Platform CEO Chris Papachristophorou is to follow RREEF's global CIO Kurt Roeloffs out of the door as the €42bn investment manager looks to concentrate on core business lines.


RREEF, the real estate and infrastructure investment management platform of investment bank Deutsche Bank, is to call time on its opportunistic real estate investing business as further senior executives depart.

It is understood that Chris Papachristophorou, a managing director, the chief executive officer of the platform and a 15-year Deutsche Bank veteran, is to leave the bank by the end of the year alongside other senior executives from RREEF’s opportunistic real estate investing platform. Deutsche Bank declined to comment when approached.

He follows two other departing senior RREEF executives that have been responsible for the opportunistic real estate investing activities of the platform: RREEF's global chief investment officer Kurt Roeloffs and chairman David Brush. Roeloffs is also leaving by the end of the year while Brush has already joined competitor Brookfield Asset Management to lead its European real estate investing programme.

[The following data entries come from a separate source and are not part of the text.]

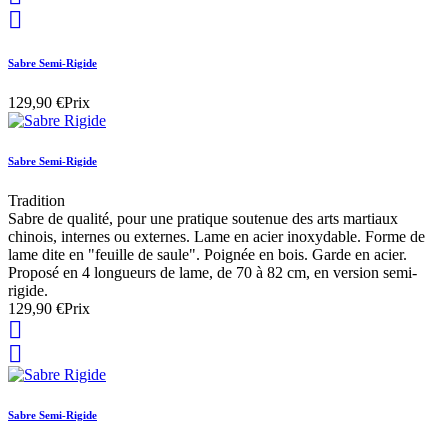

Sabre Semi-Rigide
129,90 €
Prix
Sabre Semi-Rigide
Tradition
Sabre de qualité, pour une pratique soutenue des arts martiaux
chinois, internes ou externes. Lame en acier inoxydable. Forme de
lame dite en "feuille de saule". Poignée en bois. Garde en acier.
Proposé en 4 longueurs de lame, de 70 à 82 cm, en version semi-
rigide.
129,90 €
Prix


Sabre Semi-Rigide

With the departures of Papachristophorou, Roeloffs and the other senior directors, RREEF’s focus is expected to shift to the core, larger parts of its business. As of the end of June, RREEF managed €41.3 billion of real estate across 22 offices globally. Of that total, €24.1 billion was classified as core.The core components of RREEF’s real estate business are principally made up of German open-ended funds, US private REITs and a global real estate securities business.
 
Just €2.6 billion of RREEF's assets were classified as opportunistic and the overwhelming majority of that was based in Europe. 

While RREEF is winding down its opportunistic real estate investing activities, the firm will continue to actively manage the platform's existing assets and does have the capacity to take down opportunisitc investments when required.

The decision to focus on the core parts of its business follows a company-wide review by parent Deutsche Bank which concluded last month. While that review resulted in RREEF as a whole being regarded an integral part of a new Asset & Wealth Management division, question marks remained over what part in RREEF’s future strategy opportunistic investing would play.

Sources familiar with the situation told PERE that the bank, the platform and its personnel were becoming increasingly concerned about mounting regulation regarding the amount of equity needed by investment banks wanting to manage private equity real estate funds. They suggested that was one reason for opting to focus away from opportunistic investing.

It is also understood that the aborted sale of RREEF to New York-based investment manager Guggenheim Partners led to doubts over whether the platform would be able to raise capital from investors in the near term as they once again get used to it being an integral part of Deutsche Bank's operations.

There had been previous indictors that RREEF was downscaling its opportunistic investing activities. In March, the platform scaled down its US team in an apparent effort to focus on Europe where most of its opportunistic assets under management are located.

In 2009, RREEF shelved plans for its third and latest opportunity fund, RREEF Global Opportunities III. Originally aiming to corral $1.5 billion of equity commitments, the firm was responding then to high levels of uncertainty among institutional investors regarding blind pool, commingled funds and, importantly, high risk/return funds, in the wake of the start of the global financial crisis. The firm’s second fund, RREEF Real Estate Opportunities Fund II was raised in October 2006 and collected $1.6 billion.

By 2010, the firm was already scaling down its approach to opportunistic investing, its global chief executive officer Pierre Cherki telling PERE then how the firm aimed for it to account for just 25 percent of its total investments.